◆ **WHAT THE TASK ASKS**
In your copy of the entries below, keep every word exactly and leave out all images.

**** SOURCE DATA ****

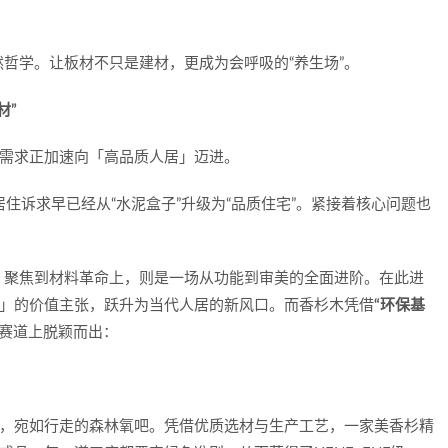
哲学。让板材不只是建材，更成为会呼吸的“养生场”。
材”
者需求正加速向「高品质人居」迈进。
居住诉求早已经从“水泥盒子”升级为“品质住宅”。紧接着核心问题也
。聚焦到材料革命上，则是一场从功能到审美的全面进阶。在此进
重」的价值主张，跃升为当代人居的新风口。而香杉木凭借
“环保基
赛道上脱颖而出：
香，宛如行走的森林氧吧。凭借优质选材与生产工艺，一家美香杉精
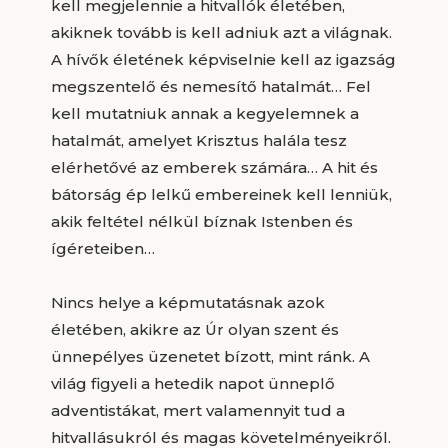
kell megjelennie a hitvallók életében,
akiknek tovább is kell adniuk azt a világnak.
A hívők életének képviselnie kell az igazság
megszentelő és nemesítő hatalmát… Fel
kell mutatniuk annak a kegyelemnek a
hatalmát, amelyet Krisztus halála tesz
elérhetővé az emberek számára… A hit és
bátorság ép lelkű embereinek kell lenniük,
akik feltétel nélkül bíznak Istenben és
ígéreteiben…
Nincs helye a képmutatásnak azok
életében, akikre az Úr olyan szent és
ünnepélyes üzenetet bízott, mint ránk. A
világ figyeli a hetedik napot ünneplő
adventistákat, mert valamennyit tud a
hitvallásukról és magas követelményeikről.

****

◆ **EXERCISE RESULT**
哲学。让板材不只是建材，更成为会呼吸的“养生场”。
材”
者需求正加速向「高品质人居」迈进。
居住诉求早已经从“水泥盒子”升级为“品质住宅”。紧接着核心问题也
。聚焦到材料革命上，则是一场从功能到审美的全面进阶。在此进
重」的价值主张，跃升为当代人居的新风口。而香杉木凭借
“环保基
赛道上脱颖而出：
香，宛如行走的森林氧吧。凭借优质选材与生产工艺，一家美香杉精
kell megjelennie a hitvallók életében,
akiknek tovább is kell adniuk azt a világnak.
A hívők életének képviselnie kell az igazság
megszentelő és nemesítő hatalmát… Fel
kell mutatniuk annak a kegyelemnek a
hatalmát, amelyet Krisztus halála tesz
elérhetővé az emberek számára… A hit és
bátorság ép lelkű embereinek kell lenniük,
akik feltétel nélkül bíznak Istenben és
ígéreteiben…
Nincs helye a képmutatásnak azok
életében, akikre az Úr olyan szent és
ünnepélyes üzenetet bízott, mint ránk. A
világ figyeli a hetedik napot ünneplő
adventistákat, mert valamennyit tud a
hitvallásukról és magas követelményeikről.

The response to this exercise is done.